Hallie is always mentioning she has track practice but never goes to track practice. What are you hiding, Hallie?
Hallie's family dinner is really quiet, dark, and awkward. I hate when movies do this. Hereditary did it too, but it had the excuse that a huge tragedy had just occurred. Wouldn't you at least want to turn on a few lights and play some light dinner jazz?
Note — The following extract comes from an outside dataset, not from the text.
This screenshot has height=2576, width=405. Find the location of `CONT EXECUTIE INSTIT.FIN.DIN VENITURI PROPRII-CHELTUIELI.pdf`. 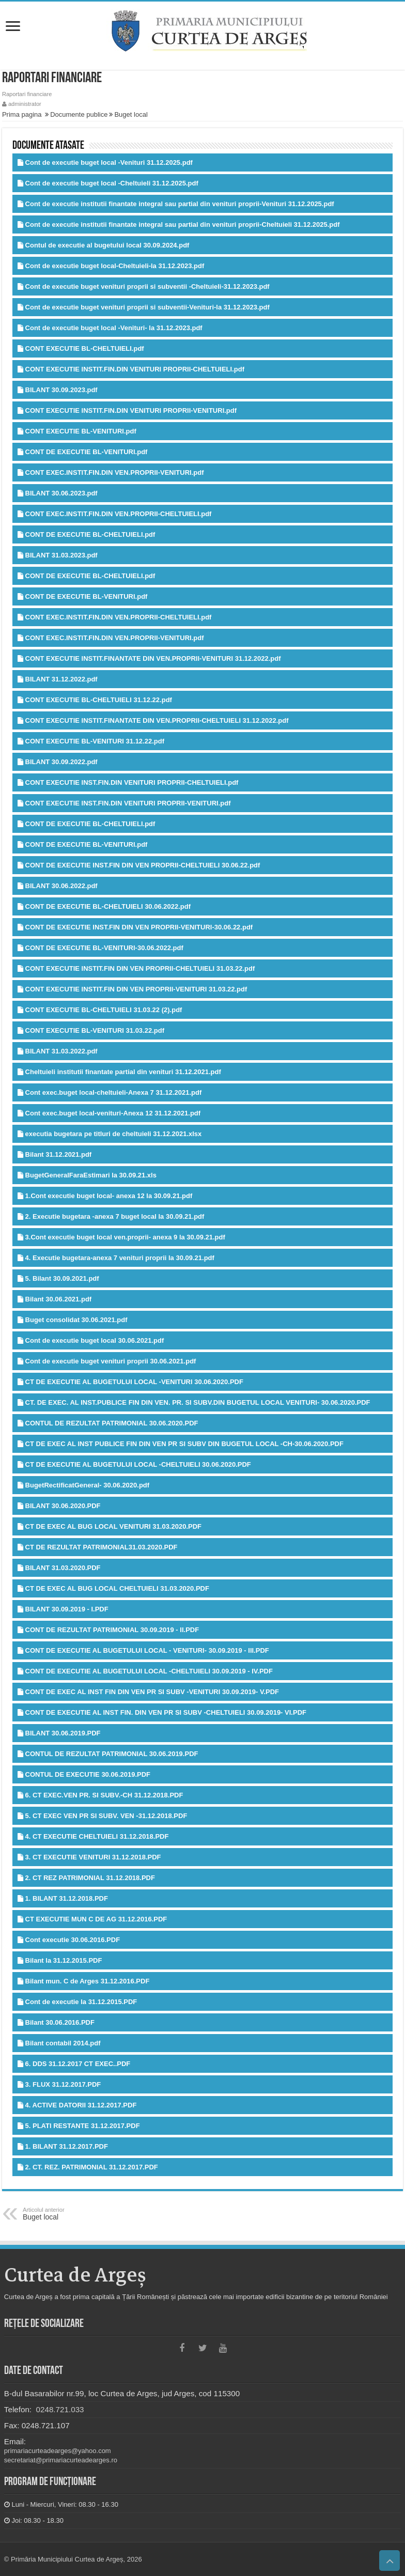 CONT EXECUTIE INSTIT.FIN.DIN VENITURI PROPRII-CHELTUIELI.pdf is located at coordinates (134, 369).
Obligatory library research scene. Why was Wren there? She was just using the computer; does she not have one of those at home? Also, I really wanted to the librarian to play a more central role, like in Bye Bye Man.
I think the director was trying to imitate The Ring with all the fog and bluish tones, but I was getting some heavy Twilight vibes, especially with all the forest scenes. I was waiting for a sexually charged scene between Hallie and Slender Man where she's like, "How old are you?" and "How long have you been 17?".
This review of Slender Man (2018) was written by Michael I on 14 Aug 2018.
Slender Man has generally received negative reviews.